Leo Tolstoy mastered art into an interface where the world others could make meaning of their lives and endeavour for the ideal. Inseparable from the Christian sensibility which informed his latter body of work, Tolstoy advocates for a return to faith without which it is impossible to probe the universal human experience:
“The religious perception of our time – which consists in acknowledging that the aim which consists in both collective and individual is the union of mankind is already so sufficiently distinct of mankind that people have now only to reject the false theory of art according to which enjoyment is considered to be the purpose of art, and religious perception will naturally take its place as the guide of the art of our time.
“And as soon as the religious perception, which already unconsciously directs the life of man, is consciously acknowledged, then immediately and naturally the division of art into art for the lower and art for the upper classes will disappear. 

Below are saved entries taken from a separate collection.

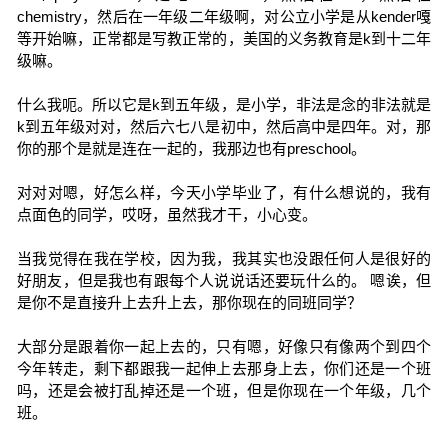
chemistry，然后在一年级二年级啊，对公立小学是从kender嘎
等开始嘛，正常都是写教正常的，美国的义务教育是k到十二年
级嘛。
什么我呃。所以它是k到五年级，是小学，非法是念的非法就是
k到五年级对对，然后六七八是初中，然后高中是四年。对，那
你的那个是就是连在一起的，我那边也有preschool。
对对对嗯，好怎么样，今天小学毕业了，有什么想说的，我有
点面色的同学，哎呀，虽然我才干，小心变。
当我觉得在我在学校，因为我，我其实也没跟任何人是很好的
好朋友，但是我也有跟每个人说说话还要玩什么的。 嗯诶，但
是你不是直接升上去升上去，那你现在的同班同学？
大部分是跟着你一起上去的，只有嗯，好像只有像两个到四个
今年转走，剩下都跟我一起伸上去那身上去，你们还是一个班
吗，还是会被打乱掉还是一个班，但是你现在一个年级，几个
班。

“There will be one common, brotherly universal art, and first that art will, naturally, be rejected which transmits feelings incompatible with the religious perception of our time, feelings which do not but divide men, and then that insignificant, exclusive art will be rejected to which an importance is now attached to which it has not right.”
The contemporary arena has degenerated into a lunatic asylum in which morality is a remote sensibility. Count Lev Nikolayevich Tolstoy’s foregoing prescription is an ethical imperative long overdue.